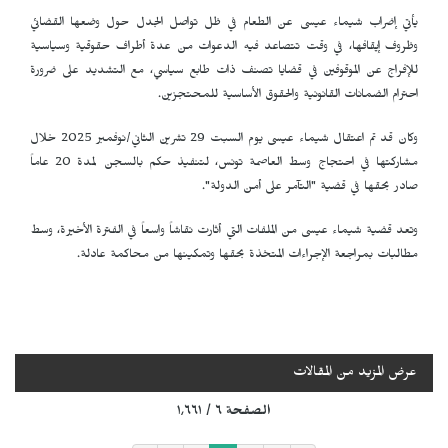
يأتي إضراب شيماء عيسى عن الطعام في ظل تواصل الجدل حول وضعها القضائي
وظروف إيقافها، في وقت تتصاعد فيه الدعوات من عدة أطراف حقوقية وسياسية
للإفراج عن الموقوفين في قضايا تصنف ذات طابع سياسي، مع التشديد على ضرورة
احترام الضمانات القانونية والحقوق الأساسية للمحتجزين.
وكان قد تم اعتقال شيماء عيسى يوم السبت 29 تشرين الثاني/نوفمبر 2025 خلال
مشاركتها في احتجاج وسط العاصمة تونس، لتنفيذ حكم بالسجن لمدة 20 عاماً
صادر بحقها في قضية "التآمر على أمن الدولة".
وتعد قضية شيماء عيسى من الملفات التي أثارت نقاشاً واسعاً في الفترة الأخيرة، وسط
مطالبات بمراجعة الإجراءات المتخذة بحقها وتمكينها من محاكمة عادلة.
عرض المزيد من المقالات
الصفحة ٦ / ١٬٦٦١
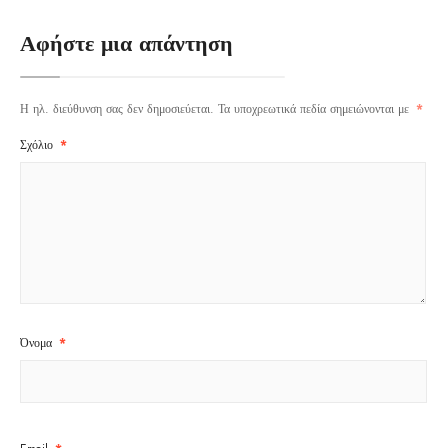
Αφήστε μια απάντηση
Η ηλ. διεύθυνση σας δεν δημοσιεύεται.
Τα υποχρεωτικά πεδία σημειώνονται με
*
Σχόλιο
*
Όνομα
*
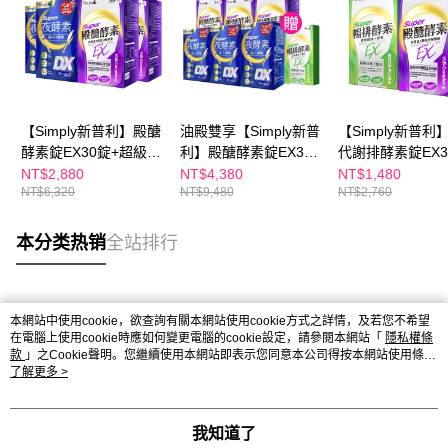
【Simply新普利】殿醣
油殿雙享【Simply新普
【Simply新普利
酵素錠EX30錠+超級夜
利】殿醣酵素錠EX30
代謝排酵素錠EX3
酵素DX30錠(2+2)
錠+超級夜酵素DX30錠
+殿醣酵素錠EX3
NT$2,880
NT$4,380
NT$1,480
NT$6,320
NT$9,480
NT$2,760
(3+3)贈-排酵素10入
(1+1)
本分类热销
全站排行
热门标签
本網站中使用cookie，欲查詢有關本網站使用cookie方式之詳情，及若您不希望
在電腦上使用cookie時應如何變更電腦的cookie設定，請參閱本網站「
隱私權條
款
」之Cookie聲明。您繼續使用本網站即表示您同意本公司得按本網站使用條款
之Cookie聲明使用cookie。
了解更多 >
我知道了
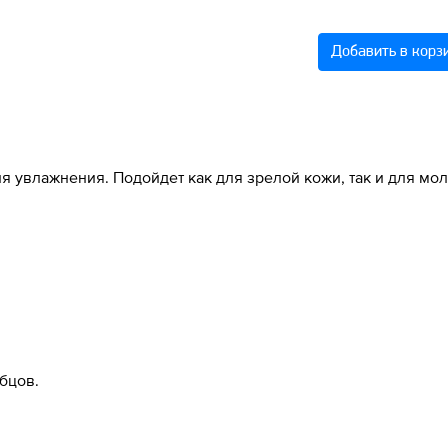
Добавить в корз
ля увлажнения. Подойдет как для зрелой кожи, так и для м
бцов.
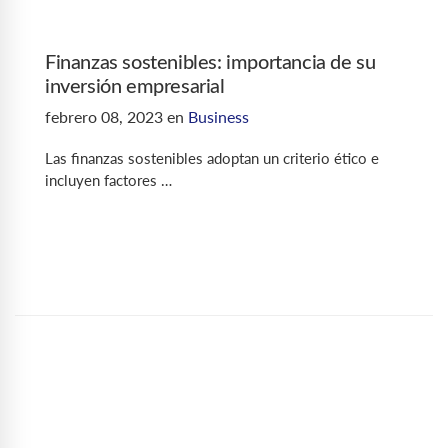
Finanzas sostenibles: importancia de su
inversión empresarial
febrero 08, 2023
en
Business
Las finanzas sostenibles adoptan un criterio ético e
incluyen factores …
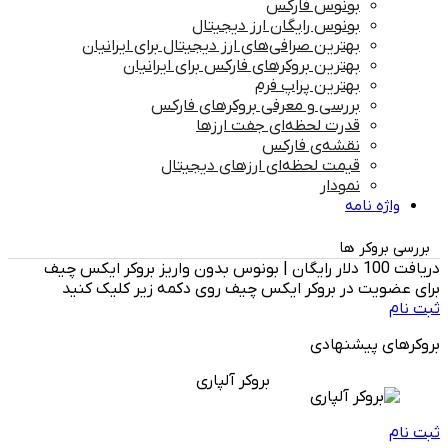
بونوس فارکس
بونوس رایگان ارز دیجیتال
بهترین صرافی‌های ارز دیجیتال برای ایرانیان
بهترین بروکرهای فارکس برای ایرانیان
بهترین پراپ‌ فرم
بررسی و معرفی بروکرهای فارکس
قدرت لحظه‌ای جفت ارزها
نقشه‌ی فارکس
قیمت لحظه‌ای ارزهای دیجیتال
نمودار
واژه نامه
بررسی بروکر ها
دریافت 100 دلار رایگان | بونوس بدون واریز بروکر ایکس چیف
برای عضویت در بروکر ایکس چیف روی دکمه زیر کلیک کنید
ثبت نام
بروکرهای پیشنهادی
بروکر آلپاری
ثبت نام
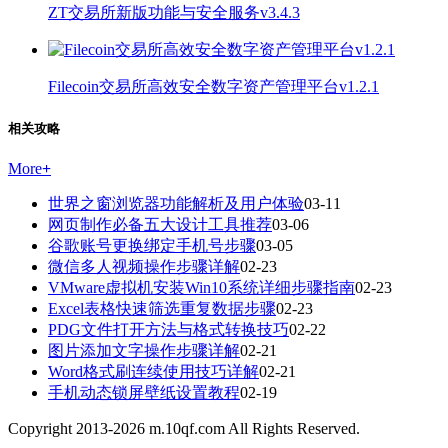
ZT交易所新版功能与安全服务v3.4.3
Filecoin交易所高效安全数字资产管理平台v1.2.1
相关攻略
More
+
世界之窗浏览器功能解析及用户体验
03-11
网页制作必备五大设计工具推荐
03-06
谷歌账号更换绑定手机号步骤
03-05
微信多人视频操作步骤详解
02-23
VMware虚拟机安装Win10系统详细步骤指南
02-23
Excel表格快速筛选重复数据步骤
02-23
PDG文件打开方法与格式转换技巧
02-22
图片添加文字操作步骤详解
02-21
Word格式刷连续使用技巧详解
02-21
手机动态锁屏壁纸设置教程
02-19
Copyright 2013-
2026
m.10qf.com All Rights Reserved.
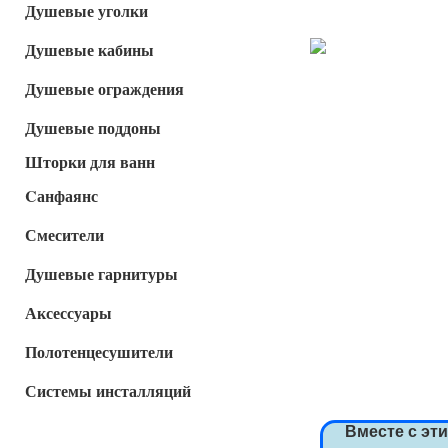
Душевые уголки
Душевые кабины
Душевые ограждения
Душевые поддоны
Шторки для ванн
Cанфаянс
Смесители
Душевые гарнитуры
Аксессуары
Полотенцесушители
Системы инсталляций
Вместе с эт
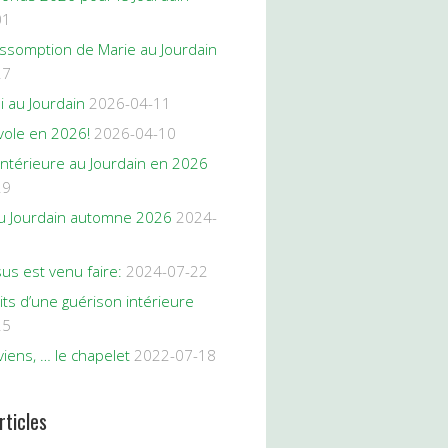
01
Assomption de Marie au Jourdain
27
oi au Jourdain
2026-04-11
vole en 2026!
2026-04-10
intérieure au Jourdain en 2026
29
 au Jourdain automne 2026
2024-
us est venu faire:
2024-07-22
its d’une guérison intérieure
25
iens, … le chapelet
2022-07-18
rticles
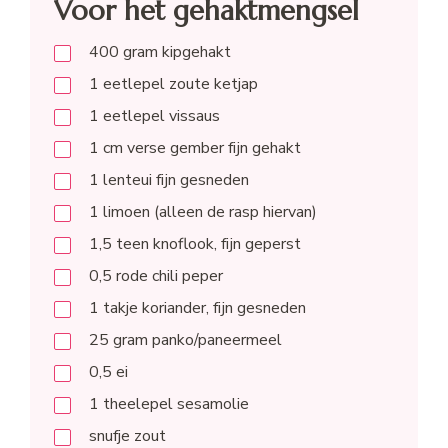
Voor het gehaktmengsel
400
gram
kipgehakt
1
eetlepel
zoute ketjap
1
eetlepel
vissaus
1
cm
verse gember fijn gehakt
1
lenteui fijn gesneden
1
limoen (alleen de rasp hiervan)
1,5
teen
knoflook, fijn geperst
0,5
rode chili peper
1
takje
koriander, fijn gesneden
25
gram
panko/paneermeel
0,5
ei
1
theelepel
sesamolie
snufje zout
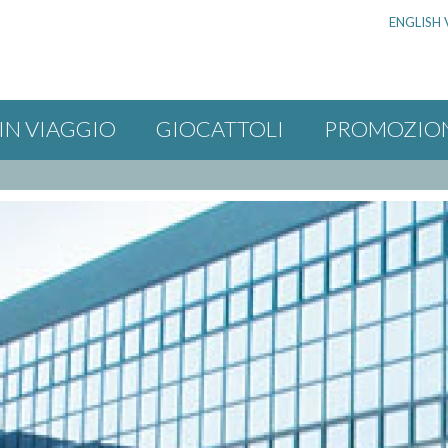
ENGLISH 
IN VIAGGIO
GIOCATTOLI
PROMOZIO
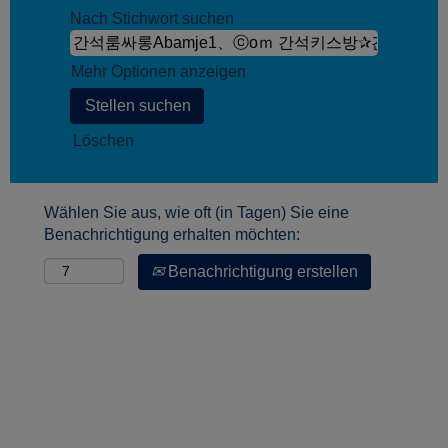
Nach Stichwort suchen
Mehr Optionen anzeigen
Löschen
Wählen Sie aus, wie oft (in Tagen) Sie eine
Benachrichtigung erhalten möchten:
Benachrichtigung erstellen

## What needs to be done
With the pictures removed, return all the entries exactly.

## Answer to the exercise
يأتي إضراب شيماء عيسى عن الطعام في ظل تواصل الجدل حول وضعها القضائي
وظروف إيقافها، في وقت تتصاعد فيه الدعوات من عدة أطراف حقوقية وسياسية
للإفراج عن الموقوفين في قضايا تصنف ذات طابع سياسي، مع التشديد على ضرورة
احترام الضمانات القانونية والحقوق الأساسية للمحتجزين.
وكان قد تم اعتقال شيماء عيسى يوم السبت 29 تشرين الثاني/نوفمبر 2025 خلال
مشاركتها في احتجاج وسط العاصمة تونس، لتنفيذ حكم بالسجن لمدة 20 عاماً
صادر بحقها في قضية "التآمر على أمن الدولة".
وتعد قضية شيماء عيسى من الملفات التي أثارت نقاشاً واسعاً في الفترة الأخيرة، وسط
مطالبات بمراجعة الإجراءات المتخذة بحقها وتمكينها من محاكمة عادلة.
عرض المزيد من المقالات
الصفحة ٦ / ١٬٦٦١
Αφήστε μια απάντηση
Η ηλ. διεύθυνση σας δεν δημοσιεύεται.
Τα υποχρεωτικά πεδία σημειώνονται με
*
Σχόλιο
*
Όνομα
*
【Simply新普利】殿醣
油殿雙享【Simply新普
【Simply新普利
酵素錠EX30錠+超級夜
利】殿醣酵素錠EX30
代謝排酵素錠EX3
酵素DX30錠(2+2)
錠+超級夜酵素DX30錠
+殿醣酵素錠EX3
NT$2,880
NT$4,380
NT$1,480
NT$6,320
NT$9,480
NT$2,760
(3+3)贈-排酵素10入
(1+1)
本分类热销
全站排行
热门标签
本網站中使用cookie，欲查詢有關本網站使用cookie方式之詳情，及若您不希望
在電腦上使用cookie時應如何變更電腦的cookie設定，請參閱本網站「
隱私權條
款
」之Cookie聲明。您繼續使用本網站即表示您同意本公司得按本網站使用條款
之Cookie聲明使用cookie。
了解更多 >
我知道了
Добавить в корз
ля увлажнения. Подойдет как для зрелой кожи, так и для м
бцов.
Finanzas sostenibles: importancia de su
inversión empresarial
febrero 08, 2023
en
Business
Las finanzas sostenibles adoptan un criterio ético e
incluyen factores …
بونوس فارکس
بونوس رایگان ارز دیجیتال
بهترین صرافی‌های ارز دیجیتال برای ایرانیان
بهترین بروکرهای فارکس برای ایرانیان
بهترین پراپ‌ فرم
بررسی و معرفی بروکرهای فارکس
قدرت لحظه‌ای جفت ارزها
نقشه‌ی فارکس
قیمت لحظه‌ای ارزهای دیجیتال
نمودار
واژه نامه
بررسی بروکر ها
دریافت 100 دلار رایگان | بونوس بدون واریز بروکر ایکس چیف
برای عضویت در بروکر ایکس چیف روی دکمه زیر کلیک کنید
ثبت نام
بروکرهای پیشنهادی
بروکر آلپاری
ثبت نام
ZT交易所新版功能与安全服务v3.4.3
Filecoin交易所高效安全数字资产管理平台v1.2.1
相关攻略
More
+
世界之窗浏览器功能解析及用户体验
03-11
网页制作必备五大设计工具推荐
03-06
谷歌账号更换绑定手机号步骤
03-05
微信多人视频操作步骤详解
02-23
VMware虚拟机安装Win10系统详细步骤指南
02-23
Excel表格快速筛选重复数据步骤
02-23
PDG文件打开方法与格式转换技巧
02-22
图片添加文字操作步骤详解
02-21
Word格式刷连续使用技巧详解
02-21
手机动态锁屏壁纸设置教程
02-19
Copyright 2013-
2026
m.10qf.com All Rights Reserved.
Душевые уголки
Душевые кабины
Душевые ограждения
Душевые поддоны
Шторки для ванн
Cанфаянс
Смесители
Душевые гарнитуры
Аксессуары
Полотенцесушители
Системы инсталляций
Вместе с эт
01
Assomption de Marie au Jourdain
27
oi au Jourdain
2026-04-11
vole en 2026!
2026-04-10
intérieure au Jourdain en 2026
29
 au Jourdain automne 2026
2024-
us est venu faire:
2024-07-22
its d’une guérison intérieure
25
iens, … le chapelet
2022-07-18
rticles
Voor het gehaktmengsel
400
gram
kipgehakt
1
eetlepel
zoute ketjap
1
eetlepel
vissaus
1
cm
verse gember fijn gehakt
1
lenteui fijn gesneden
1
limoen (alleen de rasp hiervan)
1,5
teen
knoflook, fijn geperst
0,5
rode chili peper
1
takje
koriander, fijn gesneden
25
gram
panko/paneermeel
0,5
ei
1
theelepel
sesamolie
snufje zout
ENGLISH 
IN VIAGGIO
GIOCATTOLI
PROMOZIO
Nach Stichwort suchen
Mehr Optionen anzeigen
Löschen
Wählen Sie aus, wie oft (in Tagen) Sie eine
Benachrichtigung erhalten möchten:
Benachrichtigung erstellen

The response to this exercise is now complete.